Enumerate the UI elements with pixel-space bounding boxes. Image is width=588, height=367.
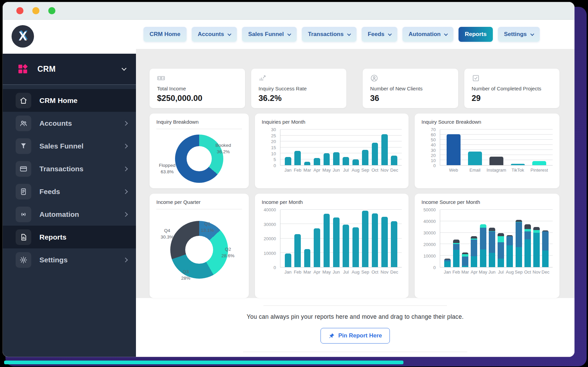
inquiry-source-breakdown-chart: 010203040506070WebEmailInstagramTikTokPi… bbox=[421, 129, 553, 174]
stat-card-new-clients[interactable]: Number of New Clients 36 bbox=[363, 69, 458, 108]
bar-column bbox=[360, 210, 370, 267]
y-tick-label: 30000 bbox=[423, 230, 436, 235]
bar-feb bbox=[294, 151, 301, 165]
inquiry-source-breakdown-card[interactable]: Inquiry Source Breakdown 010203040506070… bbox=[415, 113, 559, 188]
sidebar-item-automation[interactable]: Automation bbox=[3, 203, 136, 226]
sidebar-section-header[interactable]: CRM bbox=[3, 54, 136, 85]
sidebar-item-crm-home[interactable]: CRM Home bbox=[3, 89, 136, 112]
tab-accounts[interactable]: Accounts bbox=[192, 27, 237, 42]
bar-jul bbox=[343, 225, 349, 267]
tab-feeds[interactable]: Feeds bbox=[362, 27, 397, 42]
titlebar bbox=[3, 2, 574, 20]
stat-card-inquiry-success-rate[interactable]: Inquiry Success Rate 36.2% bbox=[251, 69, 347, 108]
bar-segment-blue bbox=[489, 231, 495, 253]
bar-column bbox=[312, 210, 322, 267]
minimize-button[interactable] bbox=[32, 7, 39, 14]
dashboard: Total Income $250,000.00 Inquiry Success… bbox=[136, 49, 574, 298]
x-tick-label: Oct bbox=[370, 168, 380, 173]
tab-transactions[interactable]: Transactions bbox=[302, 27, 357, 42]
bar-column bbox=[302, 210, 312, 267]
bar-column bbox=[523, 210, 532, 267]
chevron-right-icon bbox=[123, 143, 128, 148]
funnel-icon bbox=[16, 138, 31, 154]
y-tick-label: 20 bbox=[431, 153, 436, 158]
sidebar-item-label: Reports bbox=[39, 233, 66, 241]
x-tick-label: Jul bbox=[341, 168, 351, 173]
stat-card-completed-projects[interactable]: Number of Completed Projects 29 bbox=[464, 69, 560, 108]
stacked-bar-dec bbox=[542, 230, 549, 267]
bar-column bbox=[322, 129, 331, 165]
x-tick-label: Apr bbox=[312, 168, 322, 173]
bar-segment-teal bbox=[524, 239, 531, 267]
sidebar-item-label: Automation bbox=[39, 210, 79, 219]
bar-segment-turquoise bbox=[462, 254, 468, 257]
sidebar-item-transactions[interactable]: Transactions bbox=[3, 157, 136, 180]
income-per-month-card[interactable]: Income per Month 010000200003000040000Ja… bbox=[255, 194, 409, 298]
x-tick-label: Aug bbox=[351, 168, 360, 173]
y-tick-label: 50 bbox=[431, 137, 436, 142]
y-tick-label: 40000 bbox=[264, 207, 276, 212]
x-tick-label: Mar bbox=[302, 168, 312, 173]
x-tick-label: Jul bbox=[341, 269, 351, 275]
stat-label: Number of Completed Projects bbox=[472, 86, 552, 91]
close-button[interactable] bbox=[16, 7, 23, 14]
donut-label-flopped: Flopped 63.8% bbox=[159, 162, 176, 175]
bar-column bbox=[351, 129, 360, 165]
chart-title: Income per Month bbox=[262, 199, 402, 205]
bar-sep bbox=[362, 150, 368, 165]
bar-jun bbox=[333, 152, 340, 165]
bar-column bbox=[461, 210, 470, 267]
bar-segment-blue bbox=[498, 242, 504, 259]
x-tick-label: May bbox=[322, 269, 331, 275]
bars bbox=[440, 210, 553, 267]
sidebar-item-accounts[interactable]: Accounts bbox=[3, 112, 136, 135]
bar-column bbox=[532, 210, 541, 267]
zoom-button[interactable] bbox=[48, 7, 55, 14]
inquiries-per-month-card[interactable]: Inquiries per Month 051015202530JanFebMa… bbox=[255, 113, 409, 188]
chevron-down-icon bbox=[347, 32, 351, 36]
sidebar-item-reports[interactable]: Reports bbox=[3, 226, 136, 248]
automation-icon bbox=[16, 207, 31, 222]
donut-wrap: Q1 13.1% Q2 28.6% Q3 28% bbox=[156, 221, 242, 279]
x-tick-label: Aug bbox=[351, 269, 360, 275]
inquiry-breakdown-card[interactable]: Inquiry Breakdown Booked 36.2% Flopped 6… bbox=[150, 113, 249, 188]
y-tick-label: 20 bbox=[271, 139, 276, 144]
stat-card-total-income[interactable]: Total Income $250,000.00 bbox=[150, 69, 245, 108]
bar-column bbox=[470, 210, 479, 267]
tab-automation[interactable]: Automation bbox=[402, 27, 453, 42]
tab-crm-home[interactable]: CRM Home bbox=[143, 27, 187, 42]
tab-settings[interactable]: Settings bbox=[498, 27, 540, 42]
bar-column bbox=[380, 210, 389, 267]
bar-segment-turquoise bbox=[480, 224, 486, 228]
bar-jul bbox=[343, 157, 349, 165]
app-logo[interactable]: X bbox=[12, 25, 34, 48]
bar-aug bbox=[352, 227, 359, 267]
bar-aug bbox=[352, 159, 359, 165]
tab-label: CRM Home bbox=[150, 31, 180, 38]
divider bbox=[243, 352, 467, 352]
bar-dec bbox=[391, 156, 397, 165]
bar-column bbox=[283, 129, 293, 165]
bar-apr bbox=[314, 228, 320, 267]
bars bbox=[280, 210, 402, 267]
bar-column bbox=[341, 210, 351, 267]
income-per-quarter-card[interactable]: Income per Quarter Q1 13.1% Q2 28.6% bbox=[150, 194, 249, 298]
x-tick-label: Mar bbox=[302, 269, 312, 275]
x-tick-label: Jan bbox=[443, 269, 452, 275]
home-icon bbox=[16, 93, 31, 108]
sidebar-item-feeds[interactable]: Feeds bbox=[3, 180, 136, 203]
tab-sales-funnel[interactable]: Sales Funnel bbox=[242, 27, 297, 42]
income-source-per-month-card[interactable]: Income Source per Month 0100002000030000… bbox=[415, 194, 559, 298]
y-tick-label: 70 bbox=[431, 127, 436, 132]
tab-label: Reports bbox=[465, 31, 486, 38]
bar-column bbox=[390, 129, 399, 165]
pin-report-button[interactable]: Pin Report Here bbox=[321, 328, 390, 344]
tab-reports[interactable]: Reports bbox=[459, 27, 492, 42]
y-tick-label: 40000 bbox=[423, 219, 436, 224]
y-axis: 010203040506070 bbox=[421, 129, 440, 165]
sidebar-item-settings[interactable]: Settings bbox=[3, 248, 136, 271]
income-source-per-month-chart: 01000020000300004000050000JanFebMarAprMa… bbox=[421, 210, 553, 276]
sidebar-item-sales-funnel[interactable]: Sales Funnel bbox=[3, 135, 136, 157]
x-tick-label: Dec bbox=[390, 269, 399, 275]
stat-value: $250,000.00 bbox=[157, 93, 238, 103]
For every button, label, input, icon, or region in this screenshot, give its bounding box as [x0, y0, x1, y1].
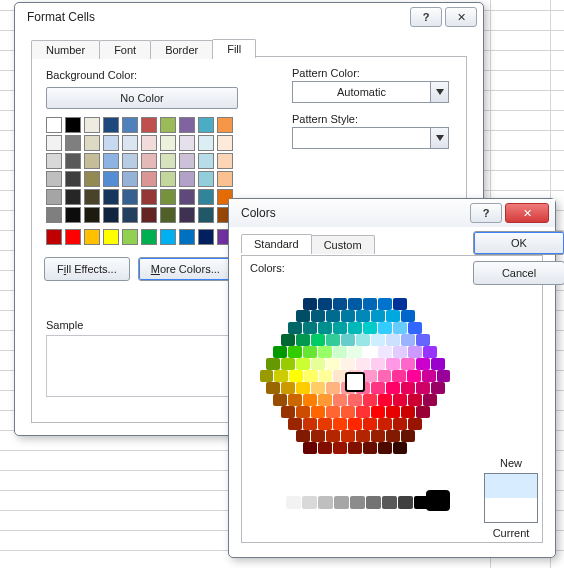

◇ ◇ ◇ ◇

AIM OF THE EXERCISE :: Copy every record exactly; no pictures.

SOLVED EXERCISE ::
Enumerate the UI elements with pixel-space bounding boxes. Image is width=588, height=367.
inquiry-source-breakdown-chart: 010203040506070WebEmailInstagramTikTokPi… bbox=[421, 129, 553, 174]
stat-card-new-clients[interactable]: Number of New Clients 36 bbox=[363, 69, 458, 108]
bar-column bbox=[360, 210, 370, 267]
y-tick-label: 30000 bbox=[423, 230, 436, 235]
bar-feb bbox=[294, 151, 301, 165]
inquiry-source-breakdown-card[interactable]: Inquiry Source Breakdown 010203040506070… bbox=[415, 113, 559, 188]
sidebar-item-automation[interactable]: Automation bbox=[3, 203, 136, 226]
sidebar-section-header[interactable]: CRM bbox=[3, 54, 136, 85]
sidebar-item-crm-home[interactable]: CRM Home bbox=[3, 89, 136, 112]
tab-accounts[interactable]: Accounts bbox=[192, 27, 237, 42]
bar-jul bbox=[343, 225, 349, 267]
tab-feeds[interactable]: Feeds bbox=[362, 27, 397, 42]
titlebar bbox=[3, 2, 574, 20]
stat-card-inquiry-success-rate[interactable]: Inquiry Success Rate 36.2% bbox=[251, 69, 347, 108]
bar-segment-blue bbox=[489, 231, 495, 253]
bar-column bbox=[312, 210, 322, 267]
minimize-button[interactable] bbox=[32, 7, 39, 14]
dashboard: Total Income $250,000.00 Inquiry Success… bbox=[136, 49, 574, 298]
x-tick-label: Oct bbox=[370, 168, 380, 173]
tab-transactions[interactable]: Transactions bbox=[302, 27, 357, 42]
bar-column bbox=[302, 210, 312, 267]
bar-column bbox=[523, 210, 532, 267]
chevron-right-icon bbox=[123, 143, 128, 148]
funnel-icon bbox=[16, 138, 31, 154]
y-tick-label: 20 bbox=[431, 153, 436, 158]
sidebar-item-label: Reports bbox=[39, 233, 66, 241]
x-tick-label: Jul bbox=[341, 168, 351, 173]
stat-card-completed-projects[interactable]: Number of Completed Projects 29 bbox=[464, 69, 560, 108]
stacked-bar-dec bbox=[542, 230, 549, 267]
bar-column bbox=[322, 129, 331, 165]
x-tick-label: Apr bbox=[312, 168, 322, 173]
bar-segment-teal bbox=[524, 239, 531, 267]
sidebar-item-label: Automation bbox=[39, 210, 79, 219]
bar-segment-turquoise bbox=[462, 254, 468, 257]
sidebar-item-transactions[interactable]: Transactions bbox=[3, 157, 136, 180]
income-per-month-card[interactable]: Income per Month 010000200003000040000Ja… bbox=[255, 194, 409, 298]
x-tick-label: Aug bbox=[351, 168, 360, 173]
y-tick-label: 50 bbox=[431, 137, 436, 142]
y-tick-label: 40000 bbox=[264, 207, 276, 212]
x-tick-label: Mar bbox=[302, 168, 312, 173]
x-tick-label: Jul bbox=[341, 269, 351, 275]
stat-label: Number of Completed Projects bbox=[472, 86, 552, 91]
close-button[interactable] bbox=[16, 7, 23, 14]
donut-label-flopped: Flopped 63.8% bbox=[159, 162, 176, 175]
bar-column bbox=[351, 129, 360, 165]
chart-title: Income per Month bbox=[262, 199, 402, 205]
bar-sep bbox=[362, 150, 368, 165]
bar-jun bbox=[333, 152, 340, 165]
bar-column bbox=[461, 210, 470, 267]
bar-segment-blue bbox=[498, 242, 504, 259]
x-tick-label: May bbox=[322, 269, 331, 275]
bars bbox=[440, 210, 553, 267]
sidebar-item-accounts[interactable]: Accounts bbox=[3, 112, 136, 135]
bar-column bbox=[532, 210, 541, 267]
zoom-button[interactable] bbox=[48, 7, 55, 14]
inquiries-per-month-card[interactable]: Inquiries per Month 051015202530JanFebMa… bbox=[255, 113, 409, 188]
chevron-down-icon bbox=[347, 32, 351, 36]
sidebar-item-reports[interactable]: Reports bbox=[3, 226, 136, 248]
automation-icon bbox=[16, 207, 31, 222]
donut-wrap: Q1 13.1% Q2 28.6% Q3 28% bbox=[156, 221, 242, 279]
x-tick-label: Aug bbox=[351, 269, 360, 275]
inquiry-breakdown-card[interactable]: Inquiry Breakdown Booked 36.2% Flopped 6… bbox=[150, 113, 249, 188]
y-tick-label: 20 bbox=[271, 139, 276, 144]
stat-card-total-income[interactable]: Total Income $250,000.00 bbox=[150, 69, 245, 108]
bar-column bbox=[470, 210, 479, 267]
tab-automation[interactable]: Automation bbox=[402, 27, 453, 42]
tab-crm-home[interactable]: CRM Home bbox=[143, 27, 187, 42]
tab-settings[interactable]: Settings bbox=[498, 27, 540, 42]
bar-column bbox=[380, 210, 389, 267]
bar-segment-turquoise bbox=[480, 224, 486, 228]
bar-jul bbox=[343, 157, 349, 165]
app-logo[interactable]: X bbox=[12, 25, 34, 48]
bar-aug bbox=[352, 227, 359, 267]
bar-aug bbox=[352, 159, 359, 165]
tab-label: CRM Home bbox=[150, 31, 180, 38]
divider bbox=[243, 352, 467, 352]
bar-dec bbox=[391, 156, 397, 165]
bar-column bbox=[283, 129, 293, 165]
bar-apr bbox=[314, 228, 320, 267]
bars bbox=[280, 210, 402, 267]
bar-column bbox=[341, 210, 351, 267]
income-per-quarter-card[interactable]: Income per Quarter Q1 13.1% Q2 28.6% bbox=[150, 194, 249, 298]
x-tick-label: Mar bbox=[302, 269, 312, 275]
x-tick-label: Jan bbox=[443, 269, 452, 275]
home-icon bbox=[16, 93, 31, 108]
sidebar-item-feeds[interactable]: Feeds bbox=[3, 180, 136, 203]
tab-sales-funnel[interactable]: Sales Funnel bbox=[242, 27, 297, 42]
income-source-per-month-card[interactable]: Income Source per Month 0100002000030000… bbox=[415, 194, 559, 298]
y-tick-label: 70 bbox=[431, 127, 436, 132]
tab-label: Reports bbox=[465, 31, 486, 38]
bar-column bbox=[390, 129, 399, 165]
pin-report-button[interactable]: Pin Report Here bbox=[321, 328, 390, 344]
tab-reports[interactable]: Reports bbox=[459, 27, 492, 42]
y-tick-label: 40000 bbox=[423, 219, 436, 224]
y-axis: 010203040506070 bbox=[421, 129, 440, 165]
sidebar-item-settings[interactable]: Settings bbox=[3, 248, 136, 271]
income-source-per-month-chart: 01000020000300004000050000JanFebMarAprMa… bbox=[421, 210, 553, 276]
sidebar-item-sales-funnel[interactable]: Sales Funnel bbox=[3, 135, 136, 157]
x-tick-label: Dec bbox=[390, 269, 399, 275]
stat-value: $250,000.00 bbox=[157, 93, 238, 103]
For every button, label, input, icon, or region in this screenshot, give its bounding box as [x0, y0, x1, y1].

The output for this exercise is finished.